What the exercise asks: For the data below, retype word for word the lines from the one containing "www.startupeuropepartnership.eu (851, 932)" through the one containing "Toestemming [tab] (130, 1182)"; drop the pictures.

Provided material:
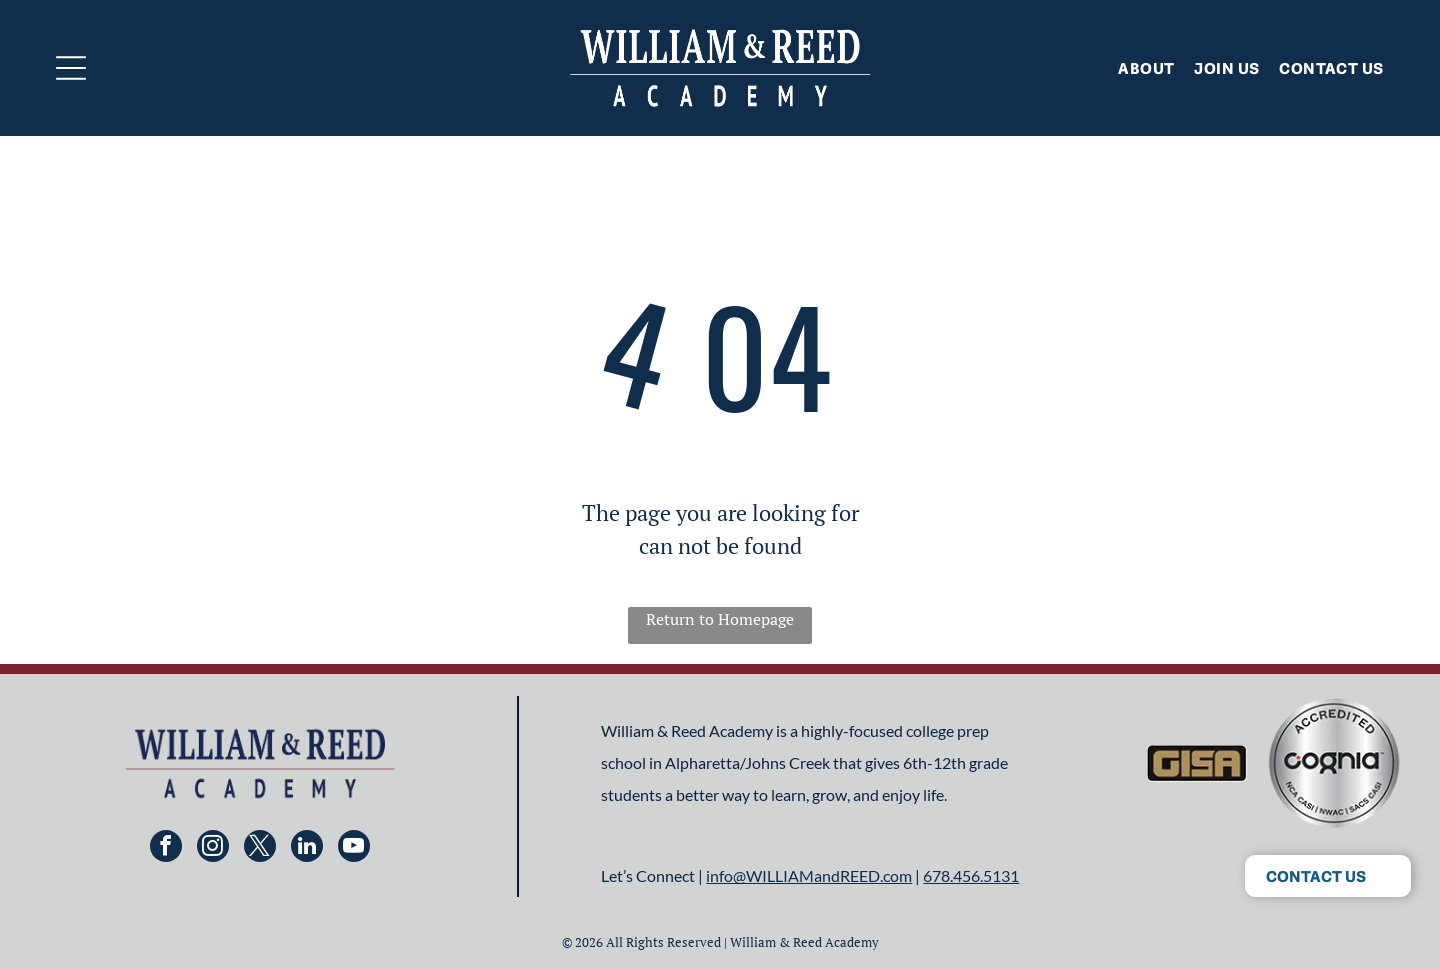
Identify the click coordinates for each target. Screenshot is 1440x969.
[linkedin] (307, 848)
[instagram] (213, 848)
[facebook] (166, 848)
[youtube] (354, 848)
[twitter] (260, 848)
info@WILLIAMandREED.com (809, 875)
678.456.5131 (971, 875)
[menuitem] (1136, 68)
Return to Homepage (720, 619)
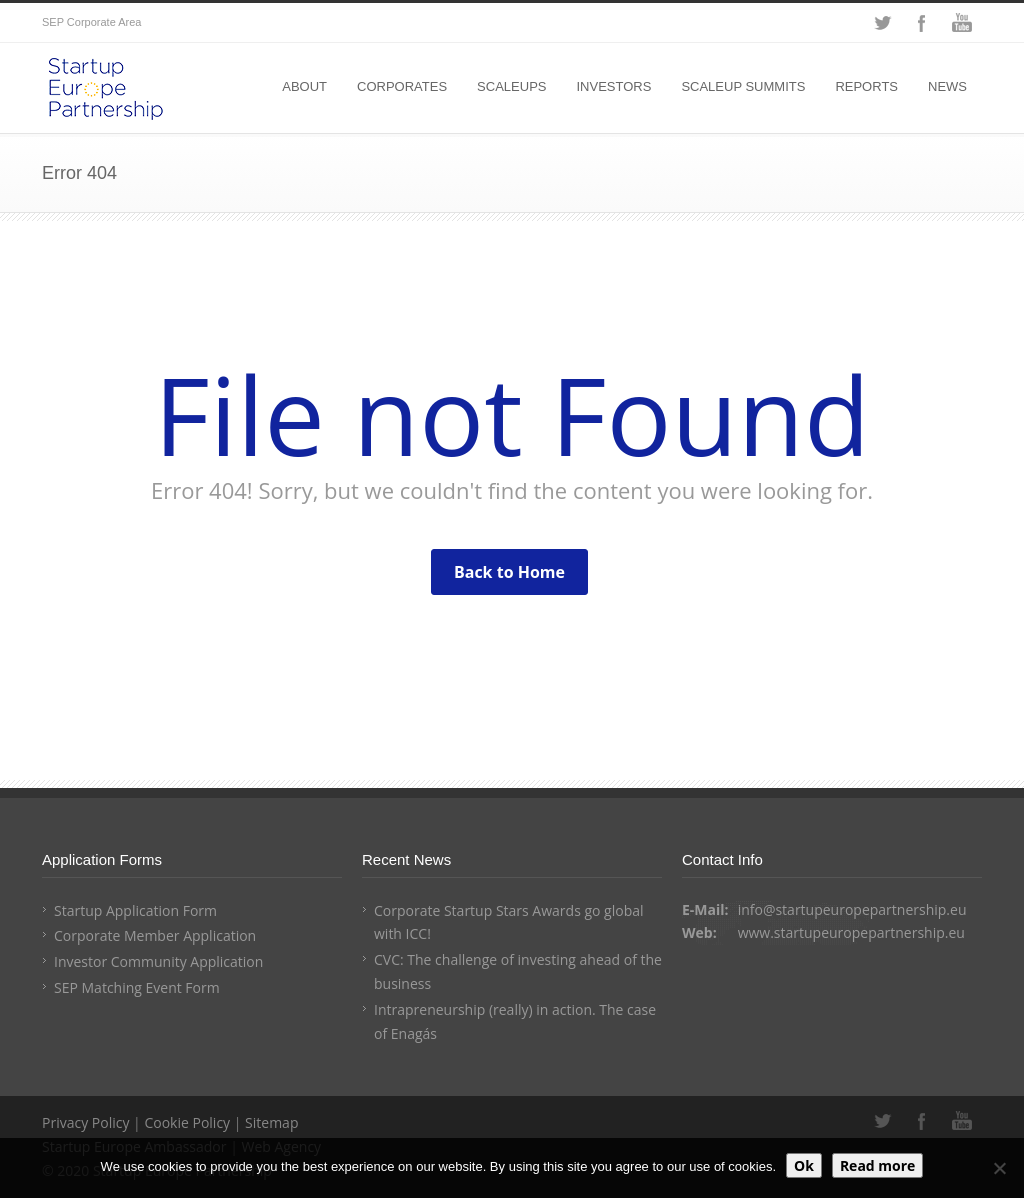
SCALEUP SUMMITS (743, 86)
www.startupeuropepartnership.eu (851, 932)
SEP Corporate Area (91, 22)
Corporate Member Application (155, 935)
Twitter (882, 23)
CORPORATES (402, 86)
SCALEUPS (511, 86)
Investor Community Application (158, 961)
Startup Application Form (135, 910)
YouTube (962, 23)
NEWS (947, 86)
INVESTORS (613, 86)
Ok (804, 1165)
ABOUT (304, 86)
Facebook (922, 23)
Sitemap (271, 1122)
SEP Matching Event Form (137, 987)
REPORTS (866, 86)
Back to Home (509, 572)
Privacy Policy (85, 1122)
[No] (999, 1168)
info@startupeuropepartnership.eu (852, 909)
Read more (878, 1165)
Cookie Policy (187, 1122)
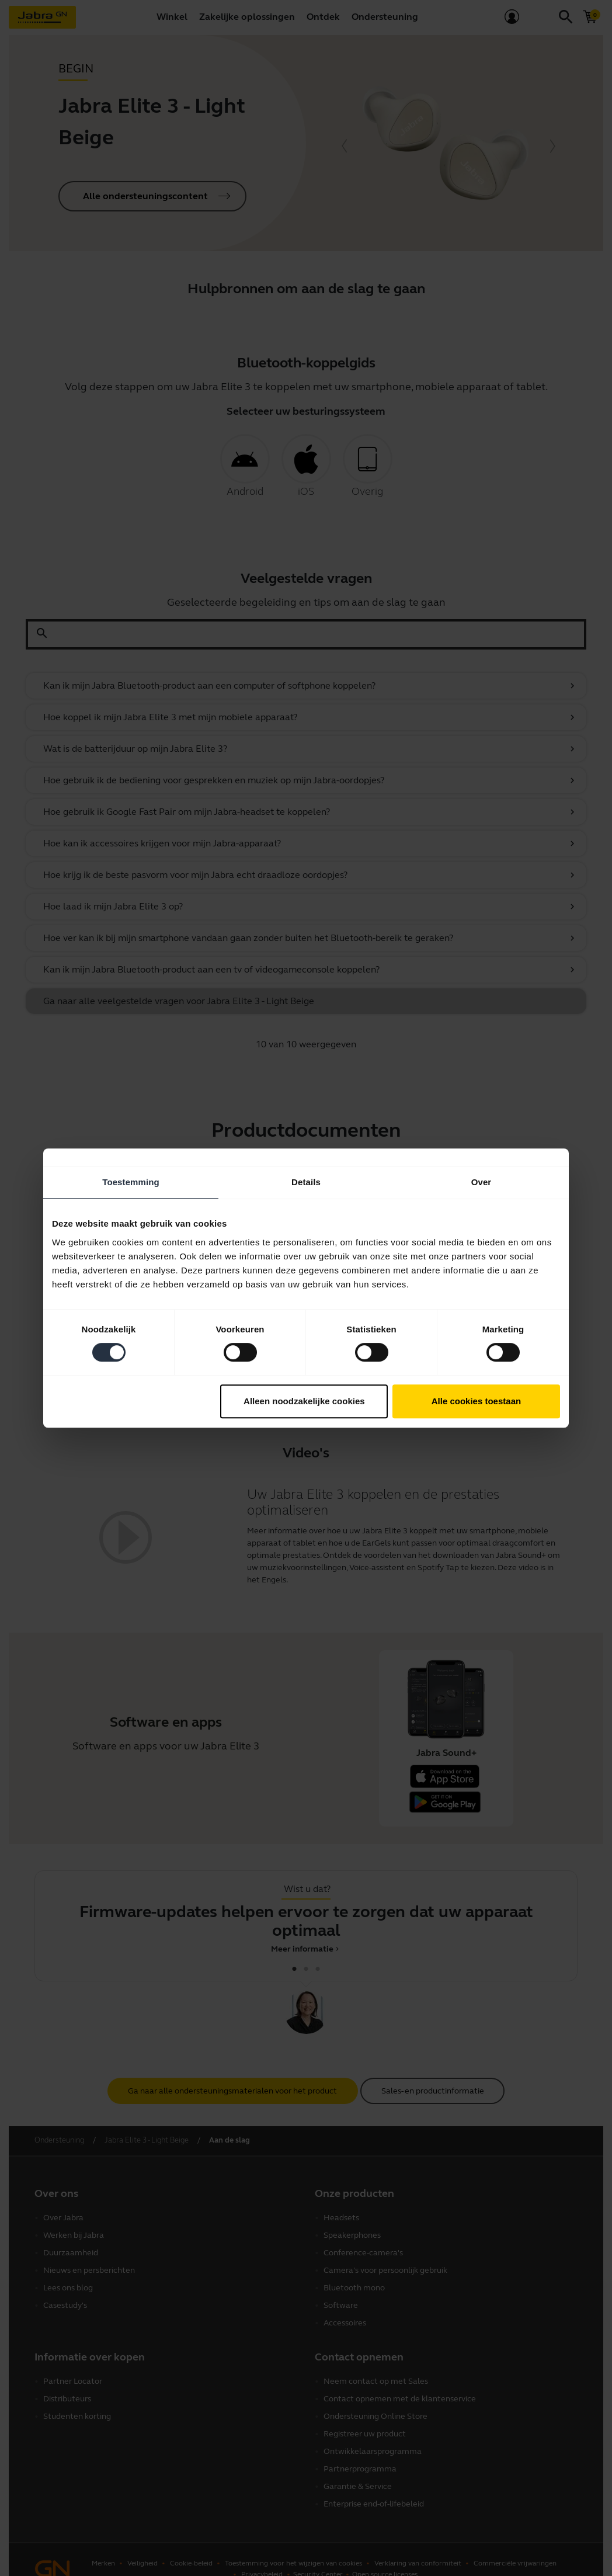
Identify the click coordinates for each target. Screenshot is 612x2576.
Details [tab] (306, 1182)
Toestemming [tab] (130, 1182)
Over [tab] (481, 1182)
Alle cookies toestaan (476, 1401)
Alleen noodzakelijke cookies (304, 1401)
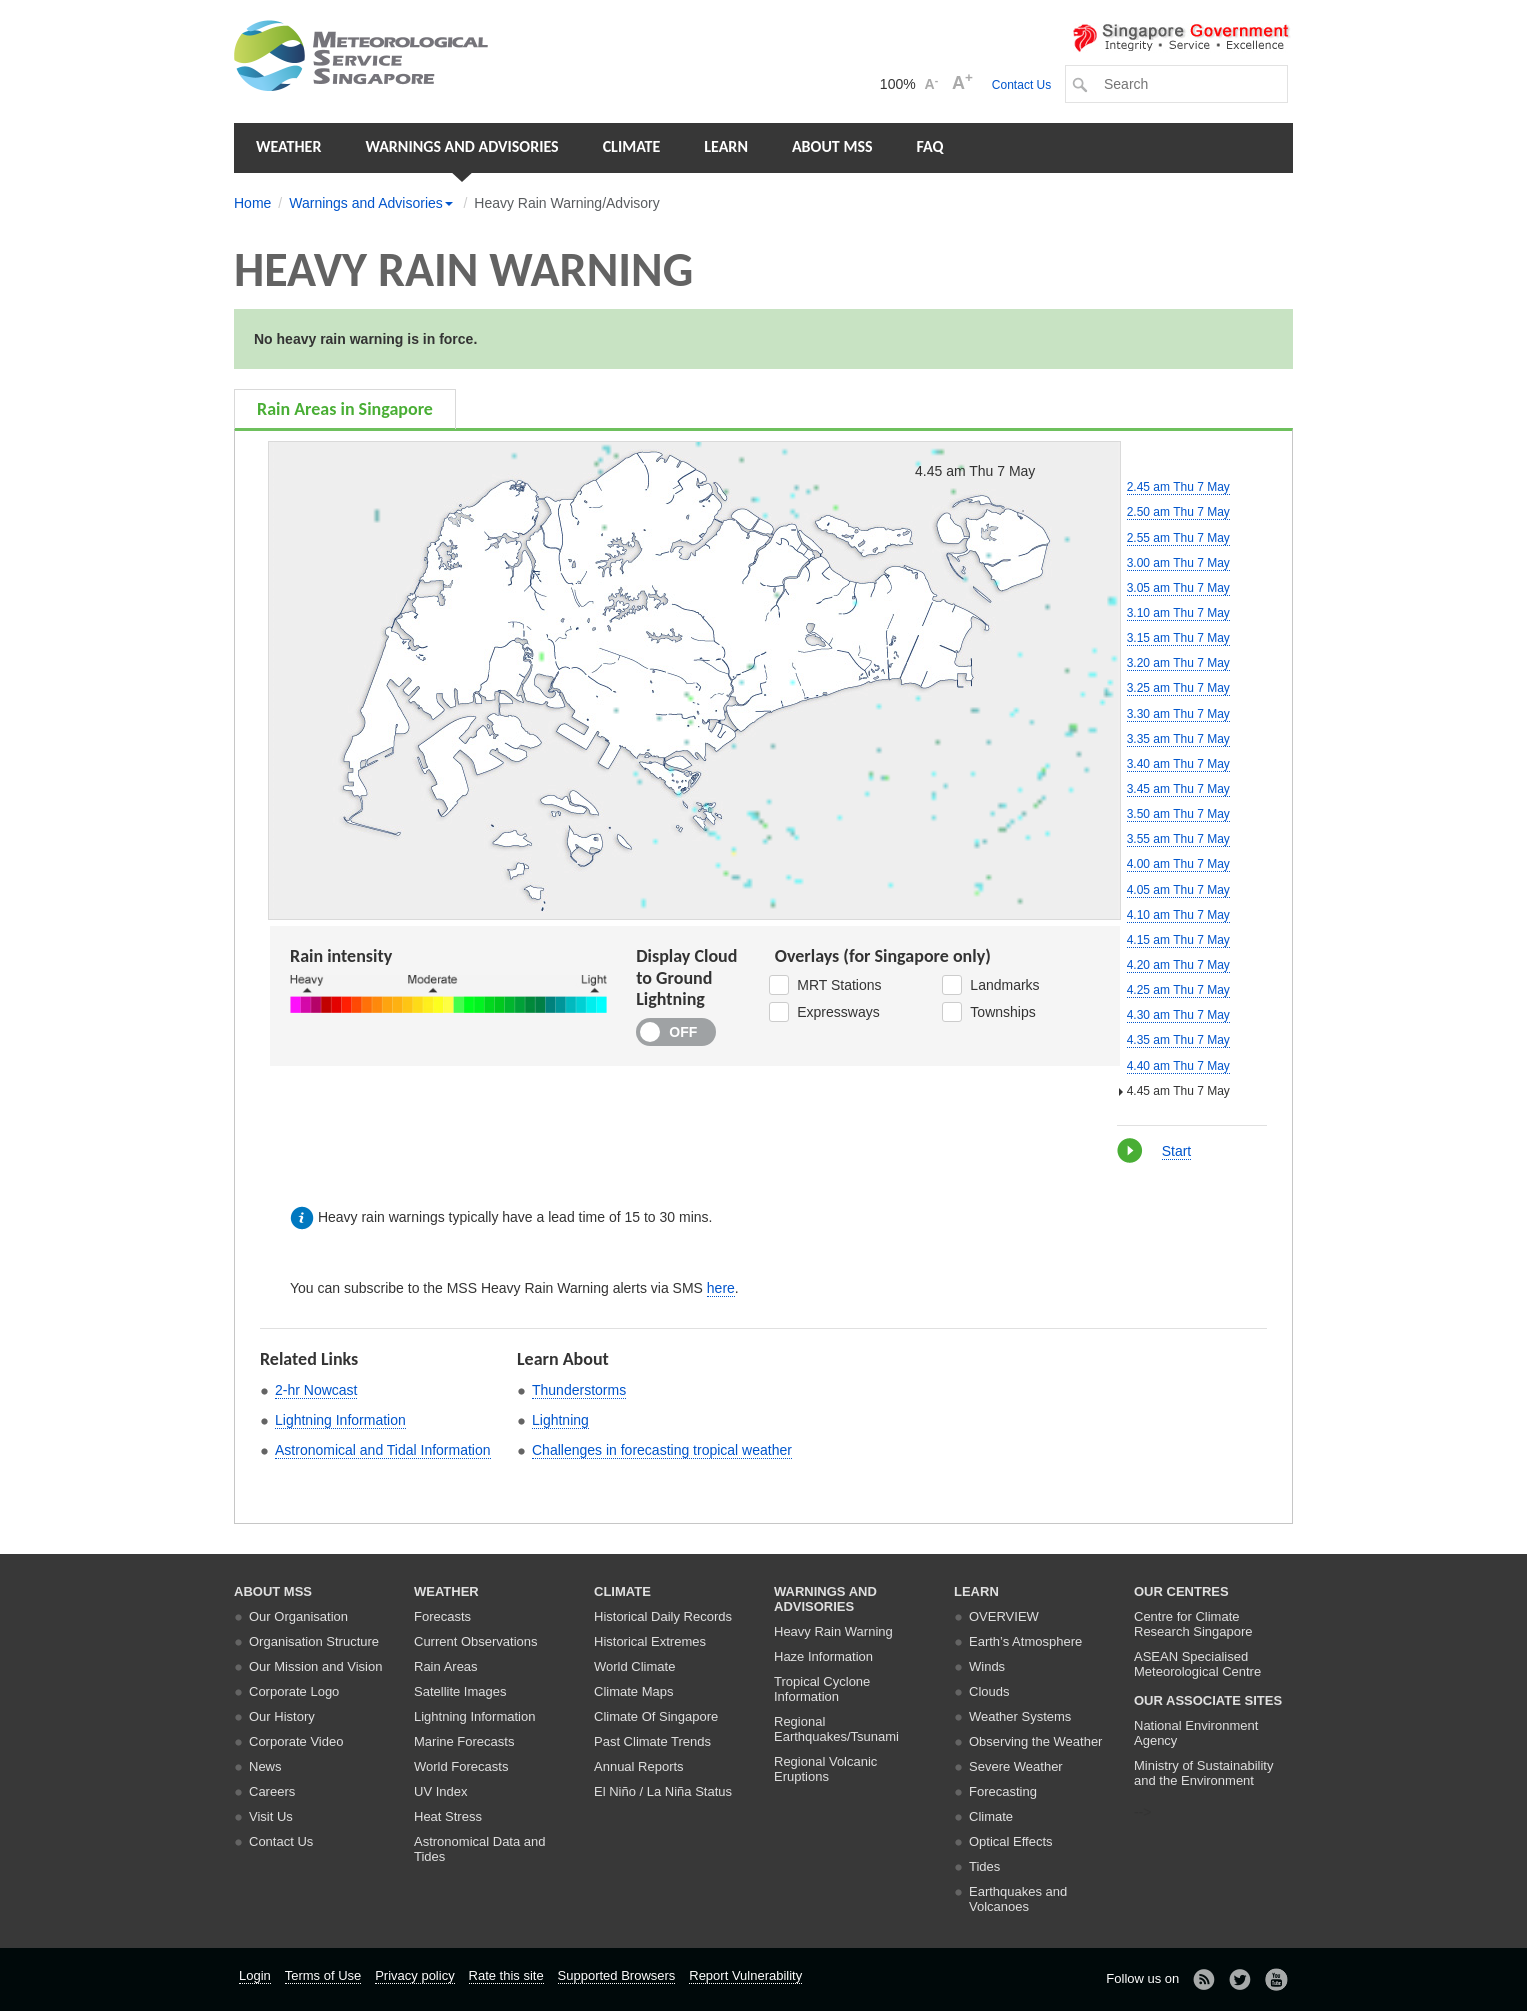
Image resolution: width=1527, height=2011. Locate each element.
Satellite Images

Task response:
www.startupeuropepartnership.eu (851, 932)
SEP Corporate Area (91, 22)
Corporate Member Application (155, 935)
Twitter (882, 23)
CORPORATES (402, 86)
SCALEUPS (511, 86)
Investor Community Application (158, 961)
Startup Application Form (135, 910)
YouTube (962, 23)
NEWS (947, 86)
INVESTORS (613, 86)
Ok (804, 1165)
ABOUT (304, 86)
Facebook (922, 23)
Sitemap (271, 1122)
SEP Matching Event Form (137, 987)
REPORTS (866, 86)
Back to Home (509, 572)
Privacy Policy (85, 1122)
[No] (999, 1168)
info@startupeuropepartnership.eu (852, 909)
Read more (878, 1165)
Cookie Policy (187, 1122)
Identify the click coordinates for each target. Screenshot is 612x2576.
Details [tab] (306, 1182)
Toestemming [tab] (130, 1182)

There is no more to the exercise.